The fundamental problem is that there are two separate but related questions here, and we are conflating them:
1. How bad is the disease? I.e., how easily does it spread, what are the health impacts (short-term and long-term), who is most likely to suffer long-term or permanent consequences?
And:
2. What are the appropriate measures to address the disease to minimize overall impacts to health and the economy?
If we had a federal government that was leading the way and saying we're going to take these temporary measures to shut everything down, and in the interim we're going to expand our safety net to help the people affected and pull out all the stops to ramp up production of the supplies/people we need to manage this disease and find treatments/vaccines, and then we will carefully ease restrictions as our efforts put us in a place that we can manage this situation -- I'd be totally behind that.
But we don't. We have two binary positions. The people who care the most about the economy are justifying their position by spreading misinformation and flat-out lies about the disease to downplay its effects. And the people who are focusing on protecting health are implementing draconian shutdown orders, without much consideration of the long-term effect on the economy -- largely because that is the only tool they have in their arsenal, because (a) our federal government is controlled by people in the first category who spent months downplaying everything and refusing to take action, so that now that we are being forced to act, we need drastic action to even hope to slow things down, and (b) all of the helpful proactive things that we'd really like to do to prepare to manage the disease -- like temporarily easing rules that restrict the ability to develop tests or possible medications, forcing existing manufacturing to convert to useful stuff to the extent possible, providing access to the national stockpile of ventilators, etc. -- are exclusively within the power of the federal government, which, as noted, continues to be controlled by the "denial" faction.
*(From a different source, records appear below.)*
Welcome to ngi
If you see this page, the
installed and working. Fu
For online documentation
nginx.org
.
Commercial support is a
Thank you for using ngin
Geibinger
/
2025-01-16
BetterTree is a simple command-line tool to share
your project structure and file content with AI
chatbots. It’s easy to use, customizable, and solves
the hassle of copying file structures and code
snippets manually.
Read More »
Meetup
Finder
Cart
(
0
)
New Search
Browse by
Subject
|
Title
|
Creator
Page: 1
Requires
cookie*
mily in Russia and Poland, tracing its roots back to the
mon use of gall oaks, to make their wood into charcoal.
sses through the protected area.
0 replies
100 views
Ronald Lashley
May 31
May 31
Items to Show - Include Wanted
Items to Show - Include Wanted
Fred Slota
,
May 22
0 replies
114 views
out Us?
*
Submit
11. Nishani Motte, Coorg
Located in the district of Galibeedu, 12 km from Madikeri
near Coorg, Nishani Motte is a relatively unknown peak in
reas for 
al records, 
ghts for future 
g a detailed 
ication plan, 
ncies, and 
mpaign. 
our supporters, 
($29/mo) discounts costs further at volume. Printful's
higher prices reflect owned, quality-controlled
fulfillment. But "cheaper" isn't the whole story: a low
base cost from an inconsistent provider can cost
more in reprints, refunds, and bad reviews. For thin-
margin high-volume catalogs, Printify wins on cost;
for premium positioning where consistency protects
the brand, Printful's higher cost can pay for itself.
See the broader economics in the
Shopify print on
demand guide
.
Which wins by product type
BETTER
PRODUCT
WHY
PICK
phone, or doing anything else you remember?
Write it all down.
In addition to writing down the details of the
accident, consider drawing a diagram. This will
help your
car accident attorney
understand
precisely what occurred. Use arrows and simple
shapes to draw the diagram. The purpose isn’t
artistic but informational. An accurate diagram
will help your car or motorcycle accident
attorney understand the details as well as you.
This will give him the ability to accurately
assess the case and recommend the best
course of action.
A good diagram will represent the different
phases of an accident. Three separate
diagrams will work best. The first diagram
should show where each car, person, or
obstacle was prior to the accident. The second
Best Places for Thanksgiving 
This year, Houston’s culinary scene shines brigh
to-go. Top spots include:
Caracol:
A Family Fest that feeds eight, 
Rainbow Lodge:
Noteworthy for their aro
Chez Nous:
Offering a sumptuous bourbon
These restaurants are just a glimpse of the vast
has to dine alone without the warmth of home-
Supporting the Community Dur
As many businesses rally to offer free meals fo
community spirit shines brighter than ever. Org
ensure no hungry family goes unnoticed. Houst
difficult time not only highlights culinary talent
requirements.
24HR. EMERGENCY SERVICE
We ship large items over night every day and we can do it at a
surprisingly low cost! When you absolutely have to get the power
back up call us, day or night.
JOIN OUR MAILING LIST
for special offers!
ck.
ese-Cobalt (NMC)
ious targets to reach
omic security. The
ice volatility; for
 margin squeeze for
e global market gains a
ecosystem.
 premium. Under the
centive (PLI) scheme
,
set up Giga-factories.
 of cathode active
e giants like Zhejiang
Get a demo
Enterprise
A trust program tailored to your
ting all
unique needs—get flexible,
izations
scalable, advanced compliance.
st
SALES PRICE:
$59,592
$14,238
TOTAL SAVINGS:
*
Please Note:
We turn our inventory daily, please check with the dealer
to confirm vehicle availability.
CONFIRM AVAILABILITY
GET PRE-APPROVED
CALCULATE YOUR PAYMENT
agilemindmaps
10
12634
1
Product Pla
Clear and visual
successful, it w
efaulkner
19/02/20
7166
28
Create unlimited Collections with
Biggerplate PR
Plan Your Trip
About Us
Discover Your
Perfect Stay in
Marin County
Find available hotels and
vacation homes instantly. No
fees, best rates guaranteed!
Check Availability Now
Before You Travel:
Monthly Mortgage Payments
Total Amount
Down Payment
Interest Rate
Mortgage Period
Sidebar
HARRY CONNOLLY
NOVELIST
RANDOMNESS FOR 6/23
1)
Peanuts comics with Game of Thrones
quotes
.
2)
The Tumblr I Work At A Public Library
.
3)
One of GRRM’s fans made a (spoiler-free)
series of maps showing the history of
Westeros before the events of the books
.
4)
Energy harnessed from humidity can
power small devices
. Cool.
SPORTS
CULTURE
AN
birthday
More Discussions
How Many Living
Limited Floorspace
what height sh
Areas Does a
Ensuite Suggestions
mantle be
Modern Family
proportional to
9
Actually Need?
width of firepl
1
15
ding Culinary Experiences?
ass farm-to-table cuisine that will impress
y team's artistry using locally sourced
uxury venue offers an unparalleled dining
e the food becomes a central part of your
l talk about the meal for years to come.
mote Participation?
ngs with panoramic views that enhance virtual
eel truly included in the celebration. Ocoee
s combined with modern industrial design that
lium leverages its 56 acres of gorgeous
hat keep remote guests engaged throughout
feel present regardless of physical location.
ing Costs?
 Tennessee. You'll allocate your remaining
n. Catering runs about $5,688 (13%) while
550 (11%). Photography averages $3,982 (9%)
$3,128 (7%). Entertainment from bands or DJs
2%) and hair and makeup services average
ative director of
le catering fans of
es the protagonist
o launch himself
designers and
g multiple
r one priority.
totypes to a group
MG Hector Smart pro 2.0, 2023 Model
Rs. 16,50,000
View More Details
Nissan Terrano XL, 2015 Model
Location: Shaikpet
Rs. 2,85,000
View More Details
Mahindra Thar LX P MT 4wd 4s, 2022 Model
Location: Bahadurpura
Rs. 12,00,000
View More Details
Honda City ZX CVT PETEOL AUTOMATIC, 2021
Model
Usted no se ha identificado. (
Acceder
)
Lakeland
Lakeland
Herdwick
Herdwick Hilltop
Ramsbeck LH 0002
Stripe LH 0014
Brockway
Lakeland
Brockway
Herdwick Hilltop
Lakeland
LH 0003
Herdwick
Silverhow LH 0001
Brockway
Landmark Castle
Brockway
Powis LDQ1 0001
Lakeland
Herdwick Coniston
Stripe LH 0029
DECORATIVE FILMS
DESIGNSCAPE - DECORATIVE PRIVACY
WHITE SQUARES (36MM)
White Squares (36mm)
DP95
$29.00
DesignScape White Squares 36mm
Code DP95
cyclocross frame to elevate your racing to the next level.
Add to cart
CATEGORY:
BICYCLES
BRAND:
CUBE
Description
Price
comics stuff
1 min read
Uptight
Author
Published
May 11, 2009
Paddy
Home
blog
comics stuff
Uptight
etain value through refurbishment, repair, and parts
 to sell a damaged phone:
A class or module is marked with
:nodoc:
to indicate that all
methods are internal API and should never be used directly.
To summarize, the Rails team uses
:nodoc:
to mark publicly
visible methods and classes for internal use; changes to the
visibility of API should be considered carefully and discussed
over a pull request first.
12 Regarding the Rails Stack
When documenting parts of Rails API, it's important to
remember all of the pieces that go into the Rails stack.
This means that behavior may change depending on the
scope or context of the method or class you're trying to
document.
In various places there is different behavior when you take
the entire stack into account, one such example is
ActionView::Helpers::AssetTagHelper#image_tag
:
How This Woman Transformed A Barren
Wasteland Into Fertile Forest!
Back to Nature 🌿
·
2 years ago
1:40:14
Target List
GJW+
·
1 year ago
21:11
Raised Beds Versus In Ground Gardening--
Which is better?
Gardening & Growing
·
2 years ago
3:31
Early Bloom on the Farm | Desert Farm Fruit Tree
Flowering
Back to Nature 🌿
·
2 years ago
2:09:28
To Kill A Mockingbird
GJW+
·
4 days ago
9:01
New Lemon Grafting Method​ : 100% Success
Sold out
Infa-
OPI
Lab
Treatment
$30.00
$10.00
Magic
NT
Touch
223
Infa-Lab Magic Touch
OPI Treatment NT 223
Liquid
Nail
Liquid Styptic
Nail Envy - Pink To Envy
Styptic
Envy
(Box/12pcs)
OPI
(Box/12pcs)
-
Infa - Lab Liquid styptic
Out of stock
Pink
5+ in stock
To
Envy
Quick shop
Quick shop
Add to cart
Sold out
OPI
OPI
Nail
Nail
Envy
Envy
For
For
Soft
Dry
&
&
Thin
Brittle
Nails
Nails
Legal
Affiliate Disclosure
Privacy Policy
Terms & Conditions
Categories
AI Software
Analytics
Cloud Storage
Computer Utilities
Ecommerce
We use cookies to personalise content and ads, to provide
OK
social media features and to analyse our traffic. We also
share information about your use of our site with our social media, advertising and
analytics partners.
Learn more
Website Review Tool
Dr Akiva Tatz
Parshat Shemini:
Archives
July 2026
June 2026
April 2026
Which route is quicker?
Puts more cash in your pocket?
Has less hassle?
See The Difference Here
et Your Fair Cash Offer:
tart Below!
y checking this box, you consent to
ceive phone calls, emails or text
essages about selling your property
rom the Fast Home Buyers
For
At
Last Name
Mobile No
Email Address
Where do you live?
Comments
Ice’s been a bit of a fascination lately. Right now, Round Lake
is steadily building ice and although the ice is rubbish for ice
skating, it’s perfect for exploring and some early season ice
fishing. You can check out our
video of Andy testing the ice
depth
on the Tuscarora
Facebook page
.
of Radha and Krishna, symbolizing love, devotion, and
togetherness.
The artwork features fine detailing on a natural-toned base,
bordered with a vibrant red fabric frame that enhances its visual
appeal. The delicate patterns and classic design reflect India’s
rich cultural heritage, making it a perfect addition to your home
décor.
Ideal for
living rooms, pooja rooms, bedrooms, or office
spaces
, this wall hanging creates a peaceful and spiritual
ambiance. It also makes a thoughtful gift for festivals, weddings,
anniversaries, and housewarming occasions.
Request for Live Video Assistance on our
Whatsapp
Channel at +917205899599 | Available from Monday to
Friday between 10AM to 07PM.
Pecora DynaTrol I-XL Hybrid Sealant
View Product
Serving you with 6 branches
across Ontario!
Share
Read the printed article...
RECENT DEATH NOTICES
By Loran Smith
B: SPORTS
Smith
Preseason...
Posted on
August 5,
Thus, because of our persistent focus on politics as usual and personal benefit over the national good, we now find ourselves having spent several months in full awareness that this thing was coming, yet having taken absolutely no useful steps to prepare our medical system to manage it. So we have found ourselves in the worst of all possible worlds: the only way to even try to flatten the curve requires draconian orders at the state and local level -- orders that are too limited and too late to actually stop anything but will definitely hurt the economy; and yet still no improvement in our ability to manage the number of people that all available data suggest will require significant medical intervention to survive and continued partisan bickering that is literally preventing the distribution of ventilators to areas that need them right now in order to prevent people from dying.
Not that I'm at all angry about this or anything.